• _PROVIDED RECORDS_:
---------------

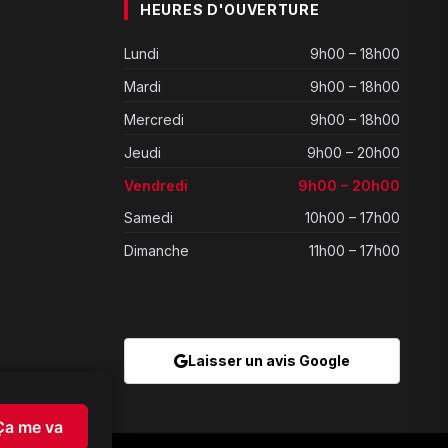
HEURES D'OUVERTURE
Lundi
9h00 – 18h00
Mardi
9h00 – 18h00
Mercredi
9h00 – 18h00
Jeudi
9h00 – 20h00
Vendredi
9h00 – 20h00
Samedi
10h00 – 17h00
Dimanche
11h00 – 17h00
Laisser un avis Google
Ça me va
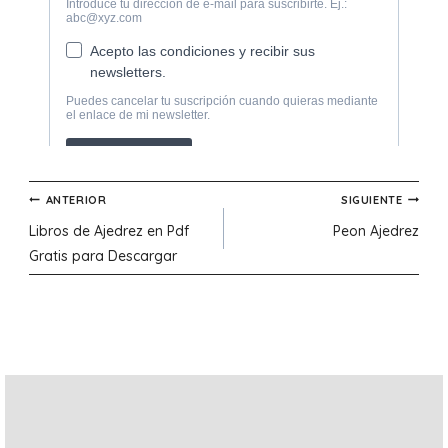
Navegación
ANTERIOR
SIGUIENTE
Libros de Ajedrez en Pdf
Peon Ajedrez
de
Gratis para Descargar
entradas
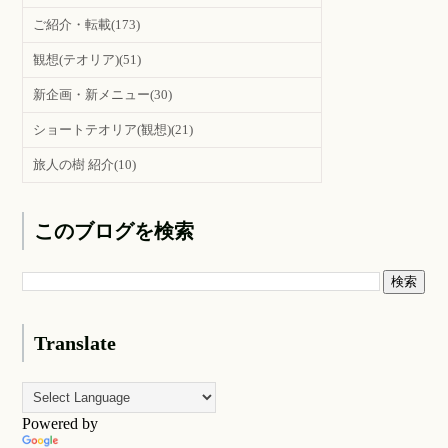
ご紹介・転載
(173)
観想(テオリア)
(51)
新企画・新メニュー
(30)
ショートテオリア(観想)
(21)
旅人の樹 紹介
(10)
このブログを検索
Translate
Powered by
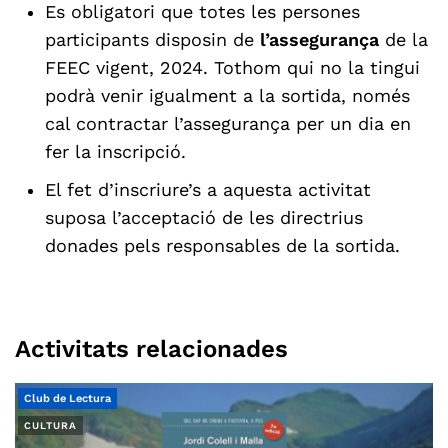
Es obligatori que totes les persones
participants disposin de
l’assegurança
de la
FEEC vigent, 2024. Tothom qui no la tingui
podrà venir igualment a la sortida, només
cal contractar l’assegurança per un dia en
fer la inscripció.
El fet d’inscriure’s a aquesta activitat
suposa l’acceptació de les directrius
donades pels responsables de la sortida.
Activitats relacionades
Club de Lectura
CULTURA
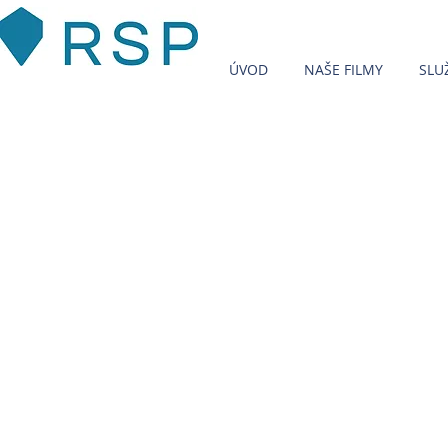
ÚVOD
NAŠE FILMY
SLU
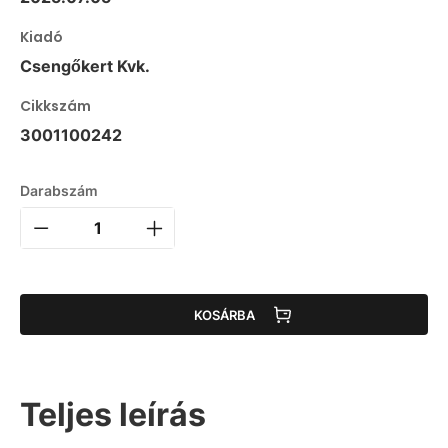
Kiadó
Csengőkert Kvk.
Cikkszám
3001100242
Darabszám
KOSÁRBA
Teljes leírás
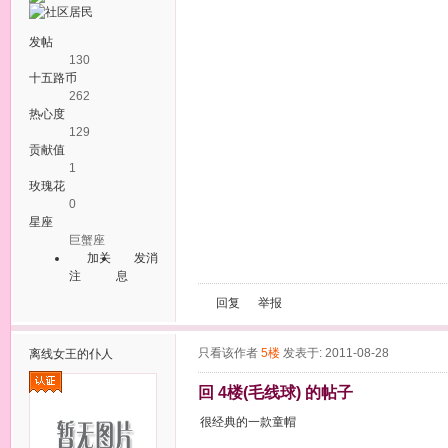
发帖
130
十五路币
262
热心度
129
贡献值
1
玫瑰花
0
星座
巨蟹座
加关
发消
注
息
回复
举报
只看该作者
5楼
发表于: 2011-08-28
离线
女王的仆人
回 4楼(毛线球) 的帖子
很经典的一款童帽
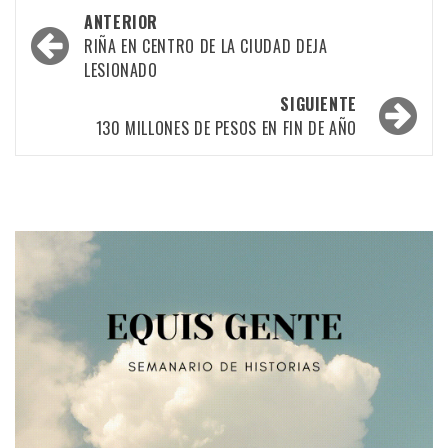
Navegación
ANTERIOR
por
RIÑA EN CENTRO DE LA CIUDAD DEJA
LESIONADO
las
SIGUIENTE
entradas
130 MILLONES DE PESOS EN FIN DE AÑO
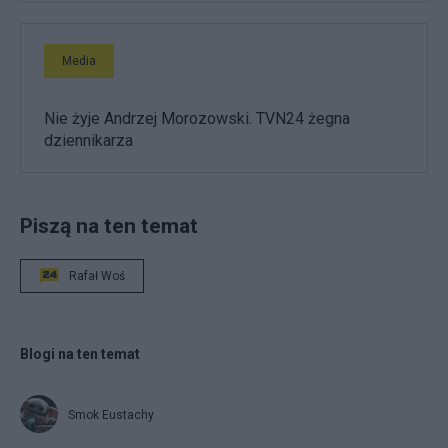
Media
Nie żyje Andrzej Morozowski. TVN24 żegna
dziennikarza
Piszą na ten temat
Rafał Woś
Blogi na ten temat
Smok Eustachy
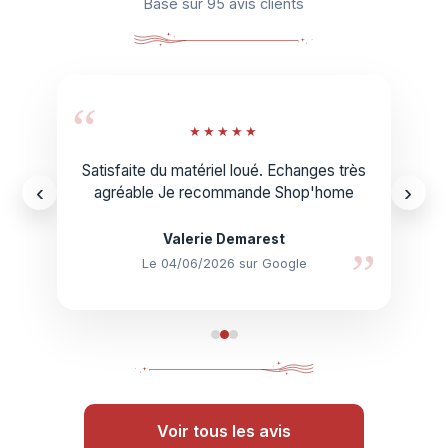
Basé sur 95 avis clients
“
★
★
★
★
★
Satisfaite du matériel loué. Echanges très
‹
›
agréable Je recommande Shop'home
Valerie Demarest
”
Le 04/06/2026 sur Google
Voir tous les avis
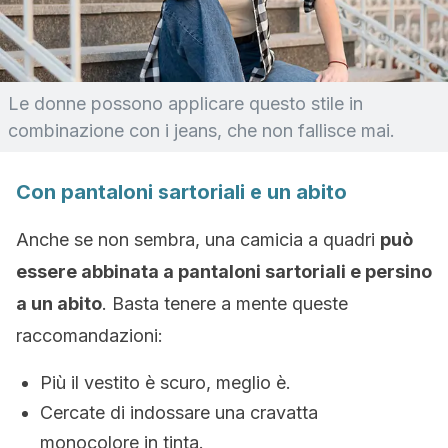
Le donne possono applicare questo stile in
combinazione con i jeans, che non fallisce mai.
Con pantaloni sartoriali e un abito
Anche se non sembra, una camicia a quadri
può
essere abbinata a pantaloni sartoriali e persino
a un abito
. Basta tenere a mente queste
raccomandazioni:
Più il vestito è scuro, meglio è.
Cercate di indossare una cravatta
monocolore in tinta.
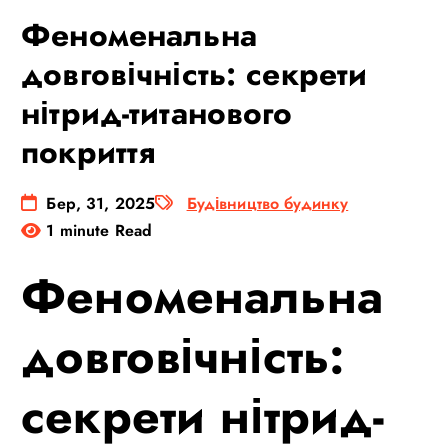
Феноменальна
довговічність: секрети
нітрид-титанового
покриття
Бер, 31, 2025
Будівництво будинку
1 minute Read
Феноменальна
довговічність:
секрети нітрид-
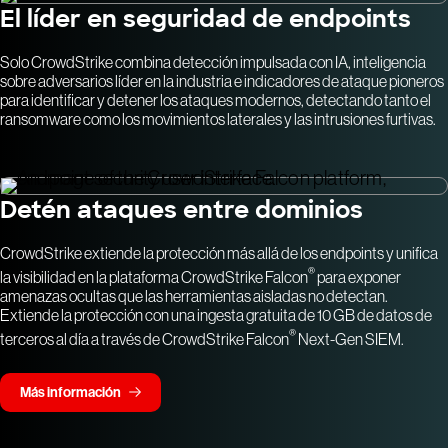
El líder en seguridad de endpoints
Solo CrowdStrike combina detección impulsada con IA, inteligencia
sobre adversarios líder en la industria e indicadores de ataque pioneros
para identificar y detener los ataques modernos, detectando tanto el
ransomware como los movimientos laterales y las intrusiones furtivas.
Detén ataques entre dominios
CrowdStrike extiende la protección más allá de los endpoints y unifica
®
la visibilidad en la plataforma CrowdStrike Falcon
para exponer
amenazas ocultas que las herramientas aisladas no detectan.
Extiende la protección con una ingesta gratuita de 10 GB de datos de
®
terceros al día a través de CrowdStrike Falcon
Next-Gen SIEM.
Más información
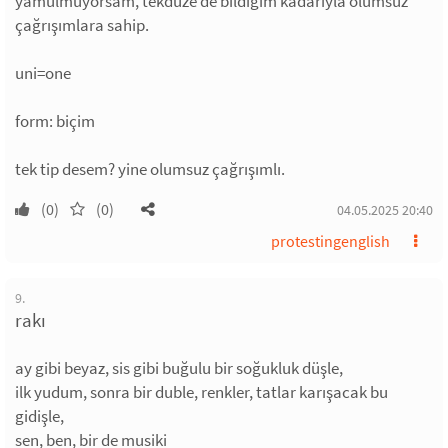
yamulmuyorsam, tekdüze de bildiğim kadarıyla olumsuz
çağrışımlara sahip.
uni=one
form: biçim
tek tip desem? yine olumsuz çağrışımlı.
(0)
(0)
04.05.2025 20:40
protestingenglish
9.
rakı
ay gibi beyaz, sis gibi buğulu bir soğukluk düşle,
ilk yudum, sonra bir duble, renkler, tatlar karışacak bu
gidişle,
sen, ben, bir de musiki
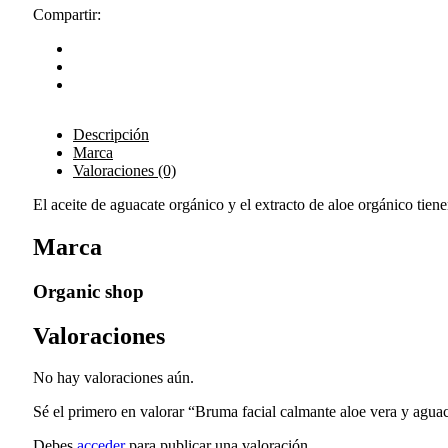
Compartir:
Descripción
Marca
Valoraciones (0)
El aceite de aguacate orgánico y el extracto de aloe orgánico tien
Marca
Organic shop
Valoraciones
No hay valoraciones aún.
Sé el primero en valorar “Bruma facial calmante aloe vera y agua
Debes
acceder
para publicar una valoración.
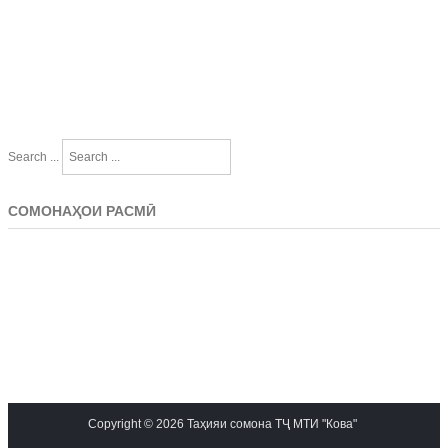
Search ...
СОМОНАҲОИ РАСМӢ
Copyright © 2026 Таҳияи сомона ТҶ МТИ "Кова"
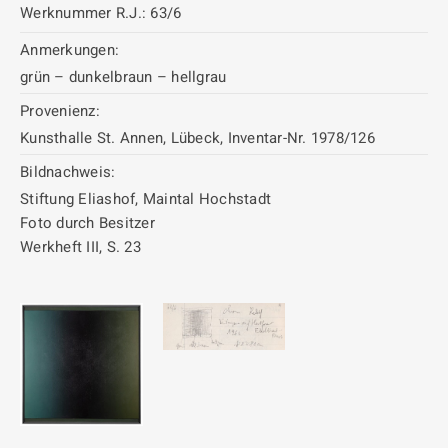
Werknummer R.J.:
63/6
Anmerkungen:
grün – dunkelbraun – hellgrau
Provenienz:
Kunsthalle St. Annen, Lübeck, Inventar-Nr. 1978/126
Bildnachweis:
Stiftung Eliashof, Maintal Hochstadt
Foto durch Besitzer
Werkheft III, S. 23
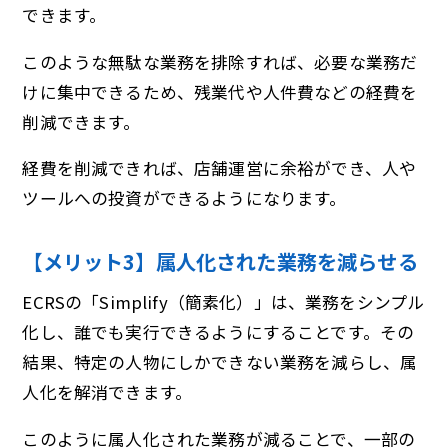
できます。
このような無駄な業務を排除すれば、必要な業務だ
けに集中できるため、残業代や人件費などの経費を
削減できます。
経費を削減できれば、店舗運営に余裕ができ、人や
ツールへの投資ができるようになります。
【メリット3】属人化された業務を減らせる
ECRSの「Simplify（簡素化）」は、業務をシンプル
化し、誰でも実行できるようにすることです。その
結果、特定の人物にしかできない業務を減らし、属
人化を解消できます。
このように属人化された業務が減ることで、一部の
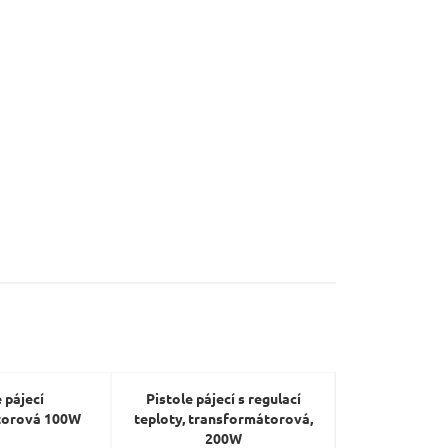
 pájecí
Pistole pájecí s regulací
Spájkovačka 
torová 100W
teploty, transformátorová,
EXTOL
200W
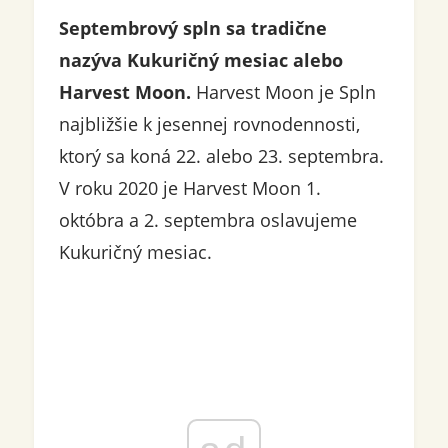
Septembrový spln sa tradične
nazýva Kukuričný mesiac alebo
Harvest Moon.
Harvest Moon je Spln
najbližšie k jesennej rovnodennosti,
ktorý sa koná 22. alebo 23. septembra.
V roku 2020 je Harvest Moon 1.
októbra a 2. septembra oslavujeme
Kukuričný mesiac.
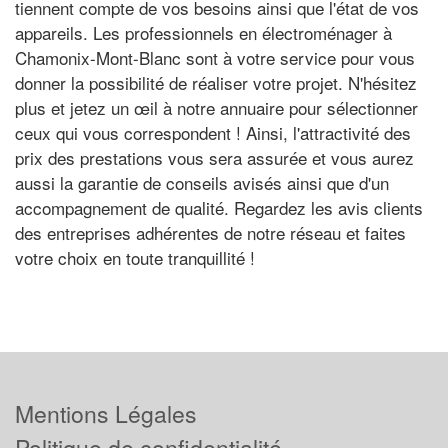
tiennent compte de vos besoins ainsi que l'état de vos
appareils. Les professionnels en électroménager à
Chamonix-Mont-Blanc sont à votre service pour vous
donner la possibilité de réaliser votre projet. N'hésitez
plus et jetez un œil à notre annuaire pour sélectionner
ceux qui vous correspondent ! Ainsi, l'attractivité des
prix des prestations vous sera assurée et vous aurez
aussi la garantie de conseils avisés ainsi que d'un
accompagnement de qualité. Regardez les avis clients
des entreprises adhérentes de notre réseau et faites
votre choix en toute tranquillité !
Mentions Légales
Politique de confidentialité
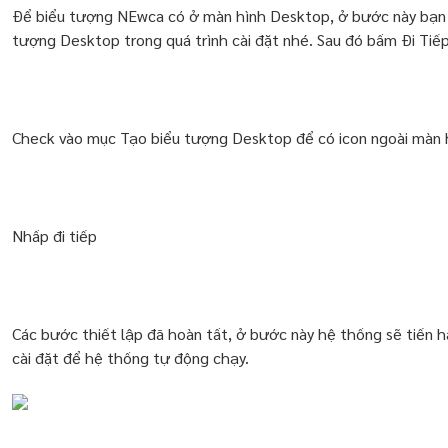
Để biểu tượng NEwca có ở màn hình Desktop, ở bước này bạn
tượng Desktop trong quá trình cài đặt nhé. Sau đó bấm Đi Tiếp
Check vào mục Tạo biểu tượng Desktop để có icon ngoài màn h
Nhấp đi tiếp
Các bước thiết lập đã hoàn tất, ở bước này hệ thống sẽ tiến hà
cài đặt để hệ thống tự động chạy.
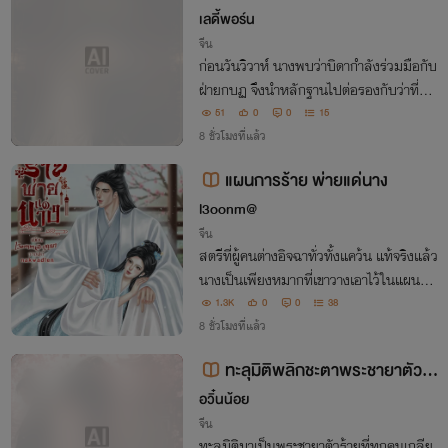
เลดี้พอร์น
จีน
ก่อนวันวิวาห์ นางพบว่าบิดากำลังร่วมมือกับ
ฝ่ายกบฏ จึงนำหลักฐานไปต่อรองกับว่าที่สา
มีผู้เย็นชา แต่ใครจะรู้ว่า… **วิวาห์ที่เริ่มต้นด้
51
0
0
15
วยคำลวง จะจบลงด้วยแม่ทัพผู้ยอมวางดาบเ
8 ชั่วโมงที่แล้ว
พื่อนางเพียงคนเดียว**
แผนการร้าย พ่ายแด่นาง
l3oonm@
จีน
สตรีที่ผู้คนต่างอิจฉาทั่วทั้งแคว้น แท้จริงแล้ว
นางเป็นเพียงหมากที่เขาวางเอาไว้ในแผนกา
รตั้งแต่แรก
1.3K
0
0
38
8 ชั่วโมงที่แล้ว
ทะลุมิติพลิกชะตาพระชายาตัวร้
าย : เมื่อผู้ชันสูตรศพต้องมาไขคดีใน
อวิ๋นน้อย
จวนอ๋อง
จีน
ทะลุมิติมาเป็นพระชายาตัวร้ายที่ทุกคนเกลีย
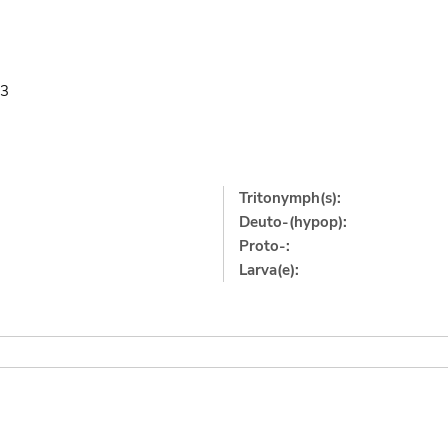
63
Tritonymph(s):
Deuto-(hypop):
Proto-:
Larva(e):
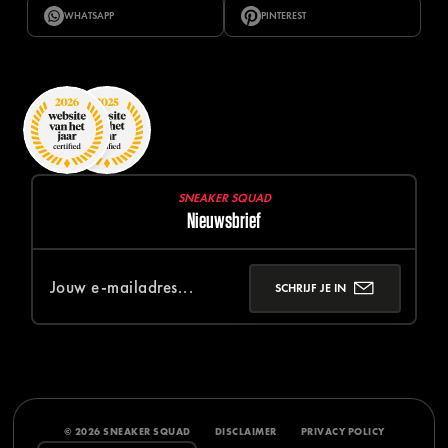
WHATSAPP
PINTEREST
SNEAKER SQUAD
Nieuwsbrief
SCHRIJF JE IN
© 2026 SNEAKER SQUAD
DISCLAIMER
PRIVACY POLICY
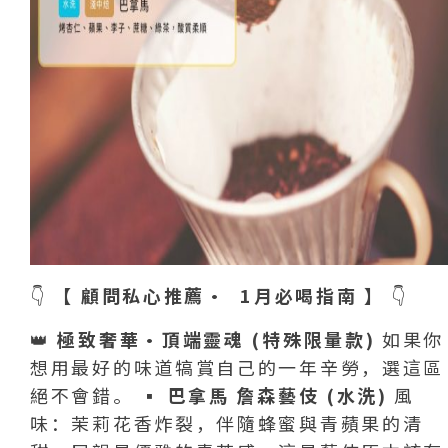
👇
【 顧問私心推薦・ 1月必喝指南 】
👇
👑
極致奢華・頂端靈魂 (特殊限量款)
如果你
想用最好的味道犒賞自己的一年辛勞，選這區
絕不會錯。 ▪️
巴拿馬 詹森藝伎 (水洗)
風
味：茉莉花香炸裂，伴隨蜂蜜與青蘋果的清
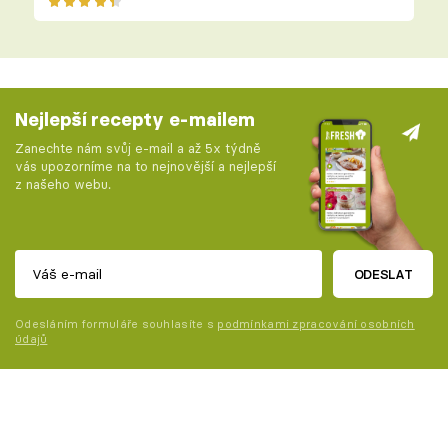
Nejlepší recepty e-mailem
Zanechte nám svůj e-mail a až 5x týdně
vás upozorníme na to nejnovější a nejlepší
z našeho webu.
ODESLAT
Odesláním formuláře souhlasíte s
podmínkami zpracování osobních
údajů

---------------

• _WHAT YOU SHOULD DO_:
In the data above, find the line with "Pistole pájecí s regulací" and the line with "donner la possibilité". Please copy exactly those two lines and every line between them, but not the pictures.

• _YOUR RESPONSE_:
Pistole pájecí s regulací
Spájkovačka 
torová 100W
teploty, transformátorová,
EXTOL
200W
Septembrový spln sa tradične
nazýva Kukuričný mesiac alebo
Harvest Moon.
Harvest Moon je Spln
najbližšie k jesennej rovnodennosti,
ktorý sa koná 22. alebo 23. septembra.
V roku 2020 je Harvest Moon 1.
októbra a 2. septembra oslavujeme
Kukuričný mesiac.
tiennent compte de vos besoins ainsi que l'état de vos
appareils. Les professionnels en électroménager à
Chamonix-Mont-Blanc sont à votre service pour vous
donner la possibilité de réaliser votre projet. N'hésitez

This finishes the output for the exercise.